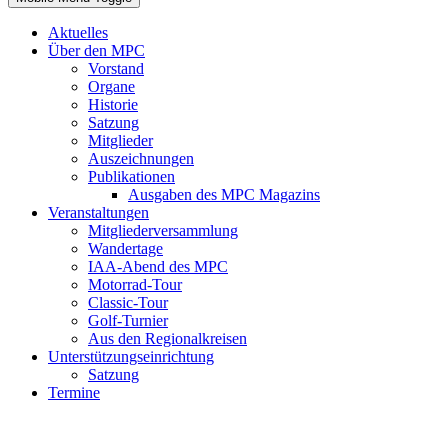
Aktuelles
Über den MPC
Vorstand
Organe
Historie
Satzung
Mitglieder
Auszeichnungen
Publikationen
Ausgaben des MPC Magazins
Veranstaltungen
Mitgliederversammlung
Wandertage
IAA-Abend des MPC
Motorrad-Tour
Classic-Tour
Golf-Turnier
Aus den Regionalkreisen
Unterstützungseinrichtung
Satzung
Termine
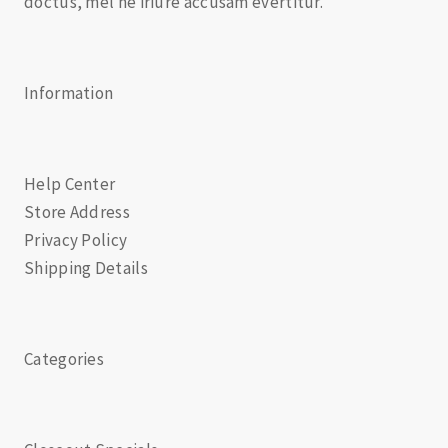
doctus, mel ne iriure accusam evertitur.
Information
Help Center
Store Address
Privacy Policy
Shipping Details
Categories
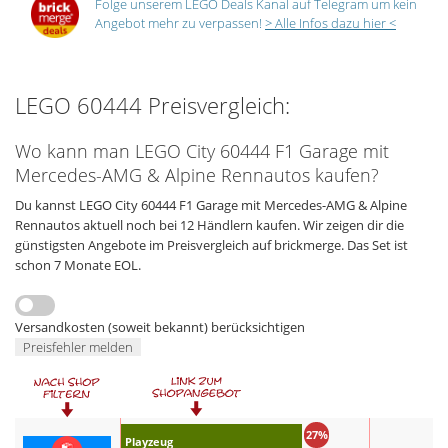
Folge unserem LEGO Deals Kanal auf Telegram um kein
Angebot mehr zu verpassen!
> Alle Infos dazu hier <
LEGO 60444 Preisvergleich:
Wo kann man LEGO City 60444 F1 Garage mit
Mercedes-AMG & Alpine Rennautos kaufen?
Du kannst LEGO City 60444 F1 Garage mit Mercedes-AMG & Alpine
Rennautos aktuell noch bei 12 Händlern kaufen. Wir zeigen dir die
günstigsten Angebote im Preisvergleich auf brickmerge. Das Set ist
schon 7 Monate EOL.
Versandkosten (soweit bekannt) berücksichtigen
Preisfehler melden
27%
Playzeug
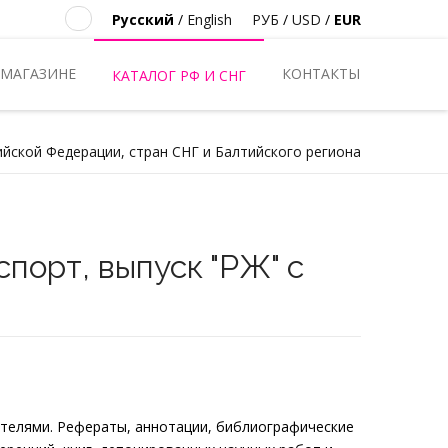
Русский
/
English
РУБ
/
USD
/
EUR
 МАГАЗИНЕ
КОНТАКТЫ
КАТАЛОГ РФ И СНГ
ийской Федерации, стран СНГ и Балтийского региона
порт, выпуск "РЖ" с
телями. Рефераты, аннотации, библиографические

* * *

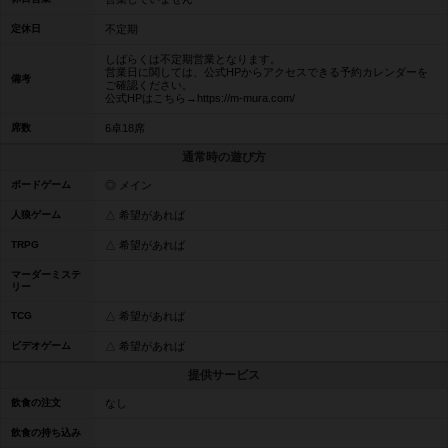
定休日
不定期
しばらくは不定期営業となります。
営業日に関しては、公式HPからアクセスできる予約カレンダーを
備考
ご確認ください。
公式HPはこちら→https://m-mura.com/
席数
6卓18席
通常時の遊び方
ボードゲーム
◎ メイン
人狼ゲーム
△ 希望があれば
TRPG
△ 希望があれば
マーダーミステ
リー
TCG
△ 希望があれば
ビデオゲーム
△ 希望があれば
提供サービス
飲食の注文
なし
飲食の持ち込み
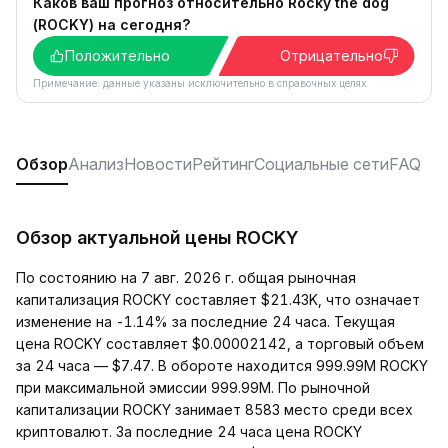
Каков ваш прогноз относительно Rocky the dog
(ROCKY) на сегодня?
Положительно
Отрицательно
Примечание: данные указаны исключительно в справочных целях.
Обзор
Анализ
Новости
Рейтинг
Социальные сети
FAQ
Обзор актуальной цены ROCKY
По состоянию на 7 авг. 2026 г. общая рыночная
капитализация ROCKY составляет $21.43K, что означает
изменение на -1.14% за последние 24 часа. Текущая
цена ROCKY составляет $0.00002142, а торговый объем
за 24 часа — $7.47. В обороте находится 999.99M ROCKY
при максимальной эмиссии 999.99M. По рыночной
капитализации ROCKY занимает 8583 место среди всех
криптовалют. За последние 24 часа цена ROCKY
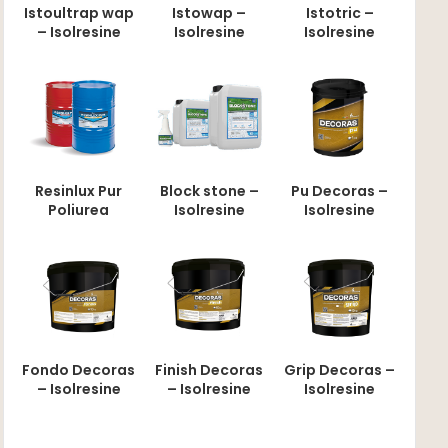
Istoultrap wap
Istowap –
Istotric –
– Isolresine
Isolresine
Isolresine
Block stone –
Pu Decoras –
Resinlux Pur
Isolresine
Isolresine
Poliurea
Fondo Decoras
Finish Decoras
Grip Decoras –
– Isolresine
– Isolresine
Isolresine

* * *

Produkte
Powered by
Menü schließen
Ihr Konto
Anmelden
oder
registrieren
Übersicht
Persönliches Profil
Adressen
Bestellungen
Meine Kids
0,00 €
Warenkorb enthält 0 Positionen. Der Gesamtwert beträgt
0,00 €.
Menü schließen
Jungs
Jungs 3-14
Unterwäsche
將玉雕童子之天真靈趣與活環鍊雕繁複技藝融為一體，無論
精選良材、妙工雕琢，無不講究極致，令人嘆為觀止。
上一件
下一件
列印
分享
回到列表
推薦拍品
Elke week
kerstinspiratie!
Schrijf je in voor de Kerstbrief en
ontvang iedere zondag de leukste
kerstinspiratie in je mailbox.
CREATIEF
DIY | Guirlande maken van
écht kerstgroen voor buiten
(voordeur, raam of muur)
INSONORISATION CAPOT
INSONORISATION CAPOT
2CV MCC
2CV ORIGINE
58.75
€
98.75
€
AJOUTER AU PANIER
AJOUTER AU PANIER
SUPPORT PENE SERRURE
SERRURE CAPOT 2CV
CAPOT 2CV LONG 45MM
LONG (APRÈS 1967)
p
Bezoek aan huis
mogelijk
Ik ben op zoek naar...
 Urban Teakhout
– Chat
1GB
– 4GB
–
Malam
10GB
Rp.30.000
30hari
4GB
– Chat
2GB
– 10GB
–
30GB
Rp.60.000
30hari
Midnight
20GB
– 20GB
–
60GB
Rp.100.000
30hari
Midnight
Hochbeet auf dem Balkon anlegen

* * *

[EXERCISE]
The listing above holds a line with "Schrijf je in voor de Kerstbrief en" and a line with "Hochbeet auf dem Balkon anlegen". Print the stretch from the first through the second, exactly and alone.

[SOLUTION]
Schrijf je in voor de Kerstbrief en
ontvang iedere zondag de leukste
kerstinspiratie in je mailbox.
CREATIEF
DIY | Guirlande maken van
écht kerstgroen voor buiten
(voordeur, raam of muur)
INSONORISATION CAPOT
INSONORISATION CAPOT
2CV MCC
2CV ORIGINE
58.75
€
98.75
€
AJOUTER AU PANIER
AJOUTER AU PANIER
SUPPORT PENE SERRURE
SERRURE CAPOT 2CV
CAPOT 2CV LONG 45MM
LONG (APRÈS 1967)
p
Bezoek aan huis
mogelijk
Ik ben op zoek naar...
 Urban Teakhout
– Chat
1GB
– 4GB
–
Malam
10GB
Rp.30.000
30hari
4GB
– Chat
2GB
– 10GB
–
30GB
Rp.60.000
30hari
Midnight
20GB
– 20GB
–
60GB
Rp.100.000
30hari
Midnight
Hochbeet auf dem Balkon anlegen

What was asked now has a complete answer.